INPUT FOR THIS TASK:
[Start of Attachment]

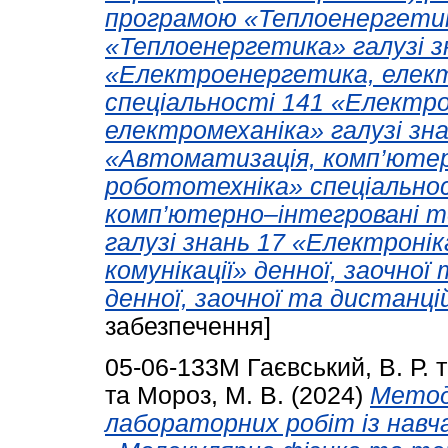
програмою «Теплоенергетик
«Теплоенергетика» галузі з
«Електроенергетика, елект
спеціальності 141 «Електр
електромеханіка» галузі зн
«Автоматизація, комп’ютер
робототехніка» спеціально
комп’ютерно–інтегровані т
галузі знань 17 «Електроні
комунікації» денної, заочно
денної, заочної та дистанці
забезпечення]
05-06-133М
Гаєвський, В. Р.
та
Мороз, М. В.
(2024)
Методи
лабораторних робіт із навча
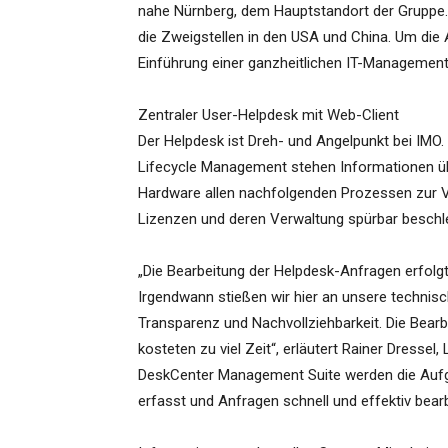
nahe Nürnberg, dem Hauptstandort der Gruppe. 
die Zweigstellen in den USA und China. Um die 
Einführung einer ganzheitlichen IT-Managemen
Zentraler User-Helpdesk mit Web-Client
Der Helpdesk ist Dreh- und Angelpunkt bei IMO.
Lifecycle Management stehen Informationen üb
Hardware allen nachfolgenden Prozessen zur V
Lizenzen und deren Verwaltung spürbar beschle
„Die Bearbeitung der Helpdesk-Anfragen erfolg
Irgendwann stießen wir hier an unsere technisc
Transparenz und Nachvollziehbarkeit. Die Bear
kosteten zu viel Zeit“, erläutert Rainer Dresse
DeskCenter Management Suite werden die Aufgabe
erfasst und Anfragen schnell und effektiv bearb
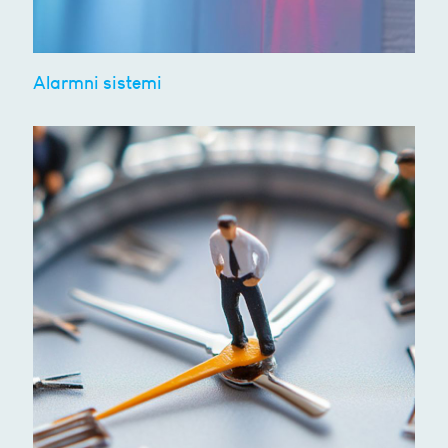
Alarmni sistemi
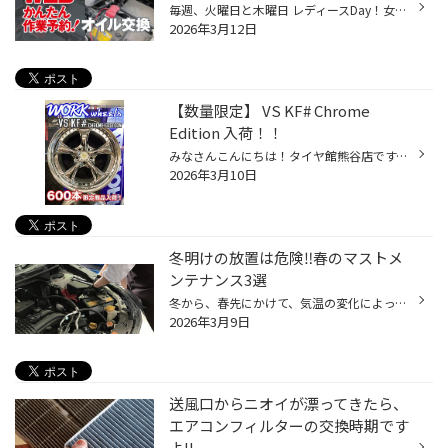
毎週、火曜日と木曜日 レディースDay！女性の方 オイル交換がお得になっております☆ 男性の方は、女性とご一緒にご来店していただければ、 レディース価格になる、とってもお得な曜日となっております☆☆♪ お車の点検も無料点検出来ますので、ご都合がつく方は、 火曜日、木曜日‼︎是非 ご来店下さい。
2026年3月12日
【数量限定】 VS KF# Chrome
Edition 入荷！！
みなさんこんにちは！タイヤ館熊谷店です。 数量限定商品が入荷いたしました！！ 600本限定、WORK VS KF# CHROME EDITION入荷いたしました。 サイズは18インチ9.5j+40 Odiskになります。 限定品のため、1セットのみのご案内になりますので、早い者勝ちです！ また、J数インセット等変更のご要望があ...
2026年3月10日
冬明けの放置は危険‼春のマストメ
ンテナンス3選
冬から、春先にかけて、気温の変化によっておクルマに負担がかかってしまうタイミングです。 春のカーライフをより快適にお過ごしいただくために、事前のおクルマのメンテナンスが大切です！ 【春前のメンテナンスポイント！】 ■バッテリー点検 気温の低い冬はバッテリーに負担がかかりやすく、性能...
2026年3月9日
送風口からニオイが漂ってきたら、
エアコンフィルターの交換時期です
よ!!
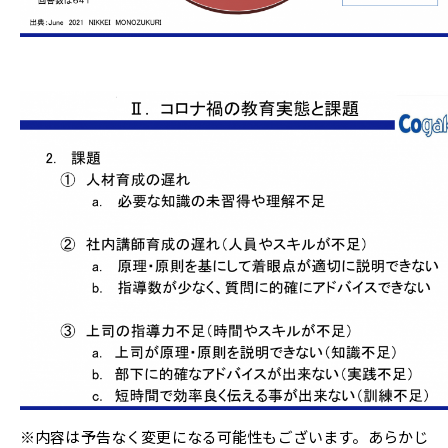
※内容は予告なく変更になる可能性もございます。あらかじ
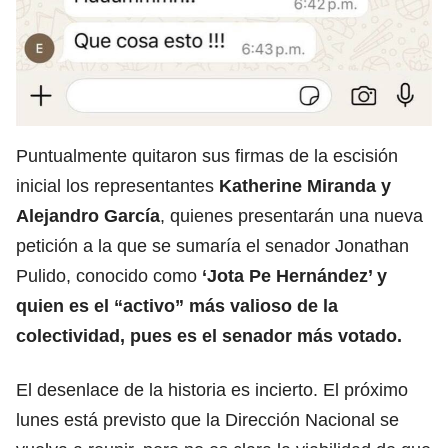
Puntualmente quitaron sus firmas de la escisión
inicial los representantes
Katherine Miranda y
Alejandro García
, quienes presentarán una nueva
petición a la que se sumaría el senador Jonathan
Pulido, conocido como
‘Jota Pe Hernández’ y
quien es el “activo” más valioso de la
colectividad, pues es el senador más votado.
El desenlace de la historia es incierto. El próximo
lunes está previsto que la Dirección Nacional se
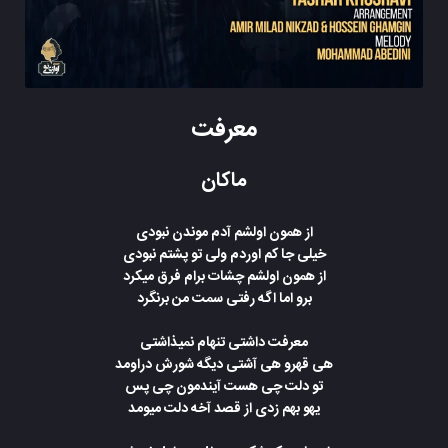
معرفت
ماکان
از همون اولشم آدم موندن نبودی
خیلی‌ جا کم اوردم ولی‌ تو پشتم نبودی
از همون اولشم چشات برام فرق میکرد
برو اما اگه رفتی‌ سمت من برنگرد
معرفت داشتی تنهام نمیذاشتی
هی‌ قهرو هی‌ آشتی‌ دیگه شورش دراومد
تو دلت چی هست آیندمون چی پس
یهو بهم زدی از قصد آخه دلت میومد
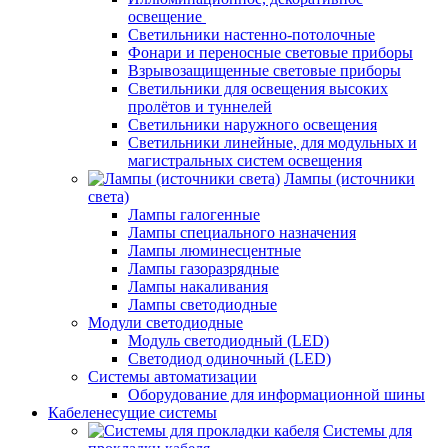
освещение
Светильники настенно-потолочные
Фонари и переносные световые приборы
Взрывозащищенные световые приборы
Светильники для освещения высоких
пролётов и туннелей
Светильники наружного освещения
Светильники линейные, для модульных и
магистральных систем освещения
Лампы (источники
света)
Лампы галогенные
Лампы специального назначения
Лампы люминесцентные
Лампы газоразрядные
Лампы накаливания
Лампы светодиодные
Модули светодиодные
Модуль светодиодный (LED)
Светодиод одиночный (LED)
Системы автоматизации
Оборудование для информационной шины
Кабеленесущие системы
Системы для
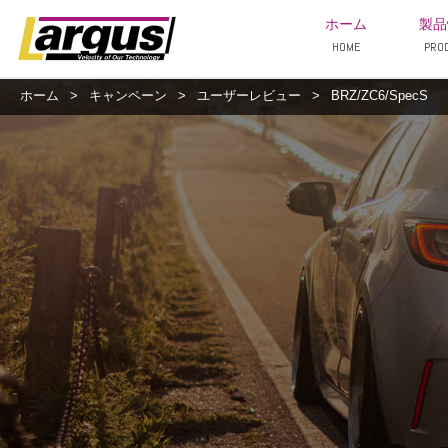
ホーム
製品
HOME
PRO
ホーム
>
キャンペーン
>
ユーザーレビュー
>
BRZ/ZC6/SpecS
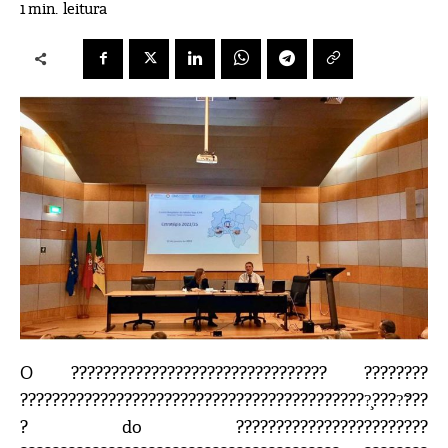
leitura
1
min.
O ???????????????????????????????? ????????
????????????????????????????????????????????̧????̃???
? do ????????????????????????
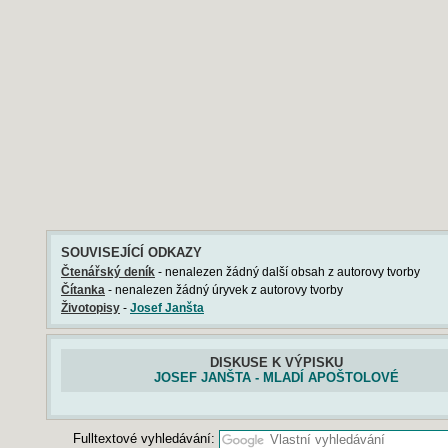
SOUVISEJÍCÍ ODKAZY
Čtenářský deník
- nenalezen žádný další obsah z autorovy tvorby
Čítanka
- nenalezen žádný úryvek z autorovy tvorby
Životopisy
-
Josef Janšta
DISKUSE K VÝPISKU
JOSEF JANŠTA - MLADÍ APOŠTOLOVÉ
Fulltextové vyhledávání:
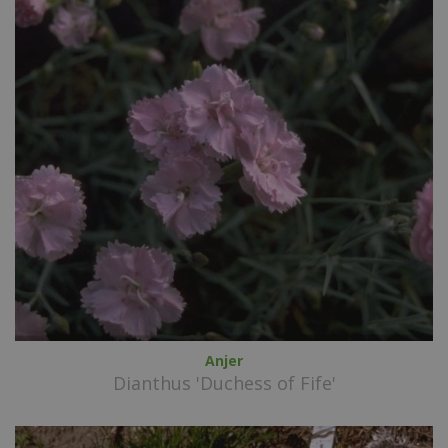
Anjer
Dianthus 'Duchess of Fife'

[End of Attachment]

WHAT THE TASK REQUIRES:
Output the entries verbatim, skipping images.

ANSWER FOR THIS EXERCISE:
програмою «Теплоенергетик
«Теплоенергетика» галузі з
«Електроенергетика, елект
спеціальності 141 «Електр
електромеханіка» галузі зн
«Автоматизація, комп’ютер
робототехніка» спеціально
комп’ютерно–інтегровані т
галузі знань 17 «Електроні
комунікації» денної, заочно
денної, заочної та дистанці
забезпечення]
05-06-133М
Гаєвський, В. Р.
та
Мороз, М. В.
(2024)
Методи
лабораторних робіт із навча
nahe Nürnberg, dem Hauptstandort der Gruppe. 
die Zweigstellen in den USA und China. Um die 
Einführung einer ganzheitlichen IT-Managemen
Zentraler User-Helpdesk mit Web-Client
Der Helpdesk ist Dreh- und Angelpunkt bei IMO.
Lifecycle Management stehen Informationen üb
Hardware allen nachfolgenden Prozessen zur V
Lizenzen und deren Verwaltung spürbar beschle
„Die Bearbeitung der Helpdesk-Anfragen erfolg
Irgendwann stießen wir hier an unsere technisc
Transparenz und Nachvollziehbarkeit. Die Bear
kosteten zu viel Zeit“, erläutert Rainer Dresse
DeskCenter Management Suite werden die Aufgabe
erfasst und Anfragen schnell und effektiv bearb
Alarmni sistemi
毎週、火曜日と木曜日 レディースDay！女性の方 オイル交換がお得になっております☆ 男性の方は、女性とご一緒にご来店していただければ、 レディース価格になる、とってもお得な曜日となっております☆☆♪ お車の点検も無料点検出来ますので、ご都合がつく方は、 火曜日、木曜日‼︎是非 ご来店下さい。
2026年3月12日
【数量限定】 VS KF# Chrome
Edition 入荷！！
みなさんこんにちは！タイヤ館熊谷店です。 数量限定商品が入荷いたしました！！ 600本限定、WORK VS KF# CHROME EDITION入荷いたしました。 サイズは18インチ9.5j+40 Odiskになります。 限定品のため、1セットのみのご案内になりますので、早い者勝ちです！ また、J数インセット等変更のご要望があ...
2026年3月10日
冬明けの放置は危険‼春のマストメ
ンテナンス3選
冬から、春先にかけて、気温の変化によっておクルマに負担がかかってしまうタイミングです。 春のカーライフをより快適にお過ごしいただくために、事前のおクルマのメンテナンスが大切です！ 【春前のメンテナンスポイント！】 ■バッテリー点検 気温の低い冬はバッテリーに負担がかかりやすく、性能...
2026年3月9日
送風口からニオイが漂ってきたら、
エアコンフィルターの交換時期です
よ!!
※内容は予告なく変更になる可能性もございます。あらかじ
Puntualmente quitaron sus firmas de la escisión
inicial los representantes
Katherine Miranda y
Alejandro García
, quienes presentarán una nueva
petición a la que se sumaría el senador Jonathan
Pulido, conocido como
‘Jota Pe Hernández’ y
quien es el “activo” más valioso de la
colectividad, pues es el senador más votado.
El desenlace de la historia es incierto. El próximo
lunes está previsto que la Dirección Nacional se
معرفت
ماکان
از همون اولشم آدم موندن نبودی
خیلی‌ جا کم اوردم ولی‌ تو پشتم نبودی
از همون اولشم چشات برام فرق میکرد
برو اما اگه رفتی‌ سمت من برنگرد
معرفت داشتی تنهام نمیذاشتی
هی‌ قهرو هی‌ آشتی‌ دیگه شورش دراومد
تو دلت چی هست آیندمون چی پس
یهو بهم زدی از قصد آخه دلت میومد
освещение
Светильники настенно-потолочные
Фонари и переносные световые приборы
Взрывозащищенные световые приборы
Светильники для освещения высоких
пролётов и туннелей
Светильники наружного освещения
Светильники линейные, для модульных и
магистральных систем освещения
Лампы (источники
света)
Лампы галогенные
Лампы специального назначения
Лампы люминесцентные
Лампы газоразрядные
Лампы накаливания
Лампы светодиодные
Модули светодиодные
Модуль светодиодный (LED)
Светодиод одиночный (LED)
Системы автоматизации
Оборудование для информационной шины
Кабеленесущие системы
Системы для
ホーム
製品
HOME
PRO
ホーム
>
キャンペーン
>
ユーザーレビュー
>
BRZ/ZC6/SpecS
leitura
1
min.
O ???????????????????????????????? ????????
????????????????????????????????????????????̧????̃???
? do ????????????????????????
SOUVISEJÍCÍ ODKAZY
Čtenářský deník
- nenalezen žádný další obsah z autorovy tvorby
Čítanka
- nenalezen žádný úryvek z autorovy tvorby
Životopisy
-
Josef Janšta
DISKUSE K VÝPISKU
JOSEF JANŠTA - MLADÍ APOŠTOLOVÉ
Fulltextové vyhledávání:
Anjer
Dianthus 'Duchess of Fife'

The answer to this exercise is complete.